Revenons maintenant à notre havre de paix. En fin d’après-midi, le climat devient plus clément. Par conséquent, le match prévu la veille aura bien lieu aujourd’hui. Chinguitti/Maïreth, le retour ! Aurélien n’arbitre pas aujourd’hui…ouf ! Pour Romain, les derniers espoirs de jouer dans le désert s’envolent carrément, Abeda a oublié qu’il voulait jouer (pauvre de lui, il ne sait pas de quel joueur magique il se passe). Probablement parce qu’il ne l’a jamais vu joué. Thomas reste l’éternel photographe.

Le penseur de Chinguetti...

Le score sera de 4-1 pour Chinguitti. Le buteur signe un quadruplé et est porté en triomphe par la foule. Le soir, c’est notre dernier diner chez Abeda. Nous mettons au point l’organisation de notre départ pour Nouakchott demain matin.

Le 9 Août 2008 :

Journée transport. Nous faisons la route de jour cette fois ci, ce qui nous donne l’occasion de contempler cette région sauvage de l’Adrar, si chère à Théodore Monod.

Des petites dunes

Ce naturaliste français, explorateur chevronné, a redoré le blason de cette région hostile, en partie grâce à la découverte de nombreux sites néolithiques. La dernière quête de sa vie sera la recherche d’une mystérieuse météorite, qui reste encore à découvrir. Ouvrons bien les yeux…le voyage se passe bien avec quelques péripéties quand même. Nous connaissons une crevaison une centaine de km après Chinguitti. Thomas donne de ses chaussures pour dégripper les écrous à l’aide d’une clé cruciforme, puis nous flânons quelques minutes. Au loin, se dessine les montagnes où se cachent les secrets des peintures rupestres. Nous repartons. Passage au poste de police, le coup d’état semble les avoir adoucis, personne ne nous demande rien. Attar est proche. A 20 km de cette dernière, une petite surprise, allez des indices…non vous trouverez seuls, et oui, c’est une deuxième crevaison qui nous immobilise. Seul hic, il n’y a plus de roue de secours. Nous nous trouvons encore en plein désert, les 4 passagers, le chauffeur, et seul quelques dromadaires qui broutent de rares arbustes constituent notre environnement. Un autre taxi arrive, il prend la roue crevée, propose d’aller la faire réparer à Attar, puis de nous la ramener. En attendant, le chauffeur prépare un thé sous l’ombre d’un acacia. Cette étape dans le désert n’est pas désagréable, pas la peine de décrire ce que nous ressentons ici, suivons l’adage de Mr Monod : « Parler du désert, ne serait-ce pas, d’abord, se taire, comme lui ? ».

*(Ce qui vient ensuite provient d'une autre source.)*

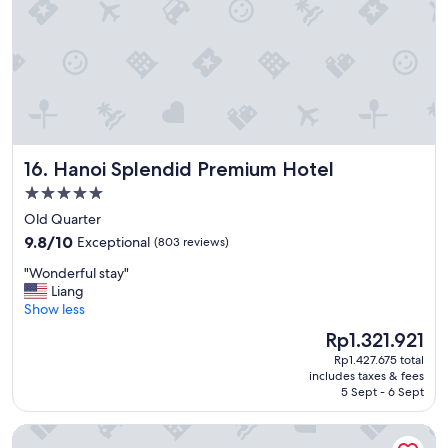
s
c
r
i
b
e
d
a
n
Hanoi Splendid Premium Hotel
16. Hanoi Splendid Premium Hotel
d
v
5.0
e
star
Old Quarter
r
property
9.8
y
9.8/10
Exceptional
(803 reviews)
out
p
"
"Wonderful stay"
of
l
W
Liang
10,
e
o
Show less
Exceptional,
a
n
(803
s
The
Rp1.321.921
d
reviews)
a
price
Rp1.427.675 total
e
n
is
includes taxes & fees
r
t
Rp1.321.921
5 Sept - 6 Sept
f
.
u
T
InterContinental Danang Sun Peninsula Resort by IHG
l
h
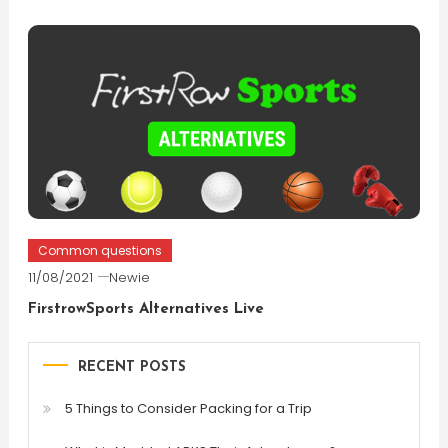
Common questions
11/08/2021
Newie
FirstrowSports Alternatives Live
RECENT POSTS
5 Things to Consider Packing for a Trip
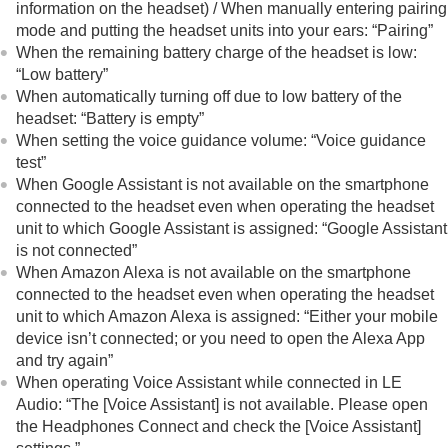
information on the headset) / When manually entering pairing
mode and putting the headset units into your ears:
“Pairing”
When the remaining battery charge of the headset is low:
“Low battery”
When automatically turning off due to low battery of the
headset:
“Battery is empty”
When setting the voice guidance volume:
“Voice guidance
test”
When Google Assistant is not available on the smartphone
connected to the headset even when operating the headset
unit to which Google Assistant is assigned:
“Google Assistant
is not connected”
When
Amazon Alexa
is not available on the smartphone
connected to the headset even when operating the headset
unit to which
Amazon Alexa
is assigned:
“Either your mobile
device isn’t connected; or you need to open the Alexa App
and try again”
When operating Voice Assistant while connected in
LE
Audio
:
“The [Voice Assistant] is not available. Please open
the Headphones Connect and check the [Voice Assistant]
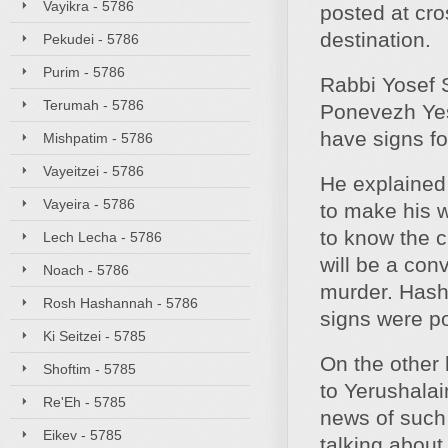
Vayikra - 5786
posted at cros
destination.
Pekudei - 5786
Purim - 5786
Rabbi Yosef 
Terumah - 5786
Ponevezh Yes
have signs fo
Mishpatim - 5786
Vayeitzei - 5786
He explained 
Vayeira - 5786
to make his w
to know the c
Lech Lecha - 5786
will be a con
Noach - 5786
murder. Hash
Rosh Hashannah - 5786
signs were p
Ki Seitzei - 5785
On the other 
Shoftim - 5785
to Yerushalai
Re'Eh - 5785
news of such
Eikev - 5785
talking about 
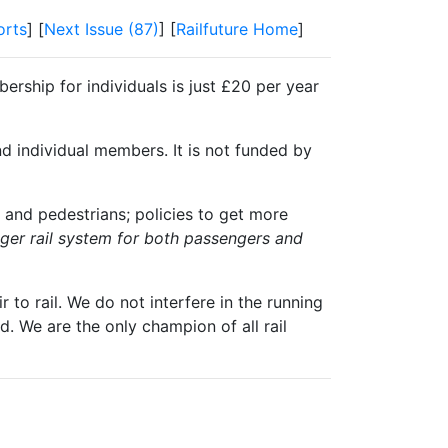
orts
] [
Next Issue (87)
] [
Railfuture Home
]
ership for individuals is just £20 per year
nd individual members. It is not funded by
 and pedestrians; policies to get more
igger rail system for both passengers and
 to rail. We do not interfere in the running
. We are the only champion of all rail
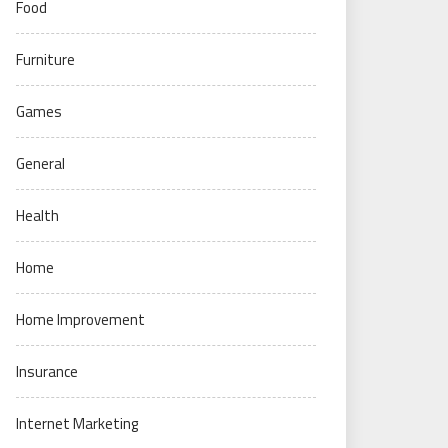
Food
Furniture
Games
General
Health
Home
Home Improvement
Insurance
Internet Marketing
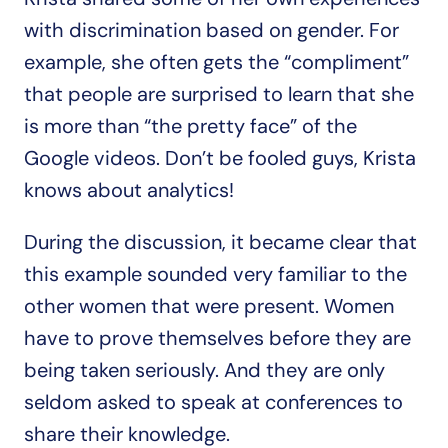
with discrimination based on gender. For 
example, she often gets the “compliment” 
that people are surprised to learn that she 
is more than “the pretty face” of the 
Google videos. Don’t be fooled guys, Krista 
knows about analytics!
During the discussion, it became clear that 
this example sounded very familiar to the 
other women that were present. Women 
have to prove themselves before they are 
being taken seriously. And they are only 
seldom asked to speak at conferences to 
share their knowledge.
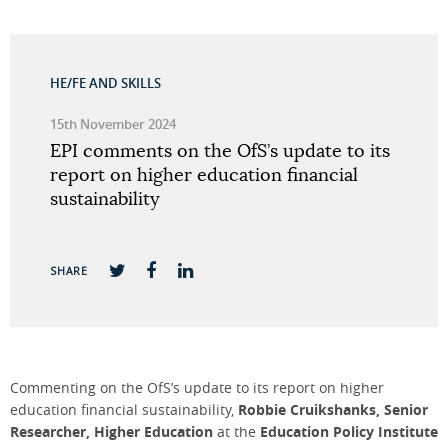
HE/FE AND SKILLS
15th November 2024
EPI comments on the OfS’s update to its
report on higher education financial
sustainability
SHARE
Commenting on the OfS’s update to its report on higher
education financial sustainability,
Robbie Cruikshanks, Senior
Researcher, Higher Education
at the
Education Policy Institute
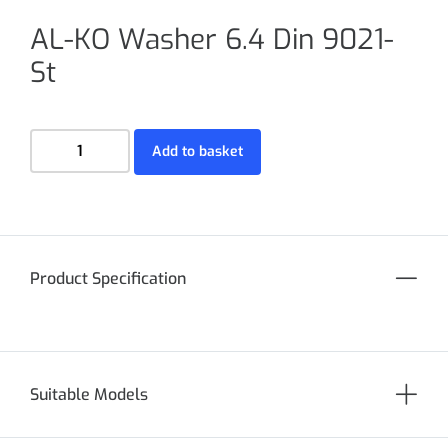
AL-KO Washer 6.4 Din 9021-
St
Add to basket
Product Specification
Suitable Models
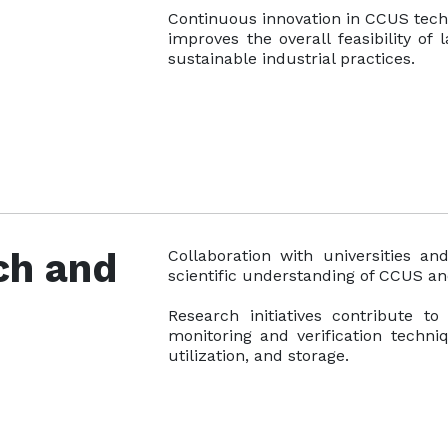
Continuous innovation in CCUS techn
improves the overall feasibility of
sustainable industrial practices.
ch and
Collaboration with universities an
scientific understanding of CCUS a
Research initiatives contribute t
monitoring and verification techni
utilization, and storage.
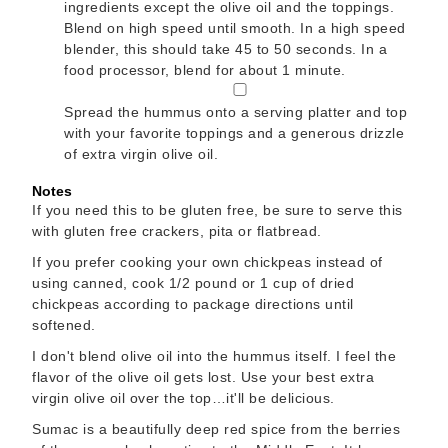
ingredients except the olive oil and the toppings.
Blend on high speed until smooth. In a high speed
blender, this should take 45 to 50 seconds. In a
food processor, blend for about 1 minute.
▢
Spread the hummus onto a serving platter and top
with your favorite toppings and a generous drizzle
of extra virgin olive oil.
Notes
If you need this to be gluten free, be sure to serve this
with gluten free crackers, pita or flatbread.
If you prefer cooking your own chickpeas instead of
using canned, cook 1/2 pound or 1 cup of dried
chickpeas according to package directions until
softened.
I don't blend olive oil into the hummus itself. I feel the
flavor of the olive oil gets lost. Use your best extra
virgin olive oil over the top…it'll be delicious.
Sumac is a beautifully deep red spice from the berries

La roue étant revenue, nous poursuivons la route. Changement de taxi à Attar. Musique traditionnelle à tue tête, musique indienne aussi. Moment musical en somme. Petite panne avant d’arriver à Chinguitti : les 5 passagers poussent le taxi pour l’aider à démarrer et c’est reparti !

Arrivée à l’hôtel du stade Olympique, notre fameux QG.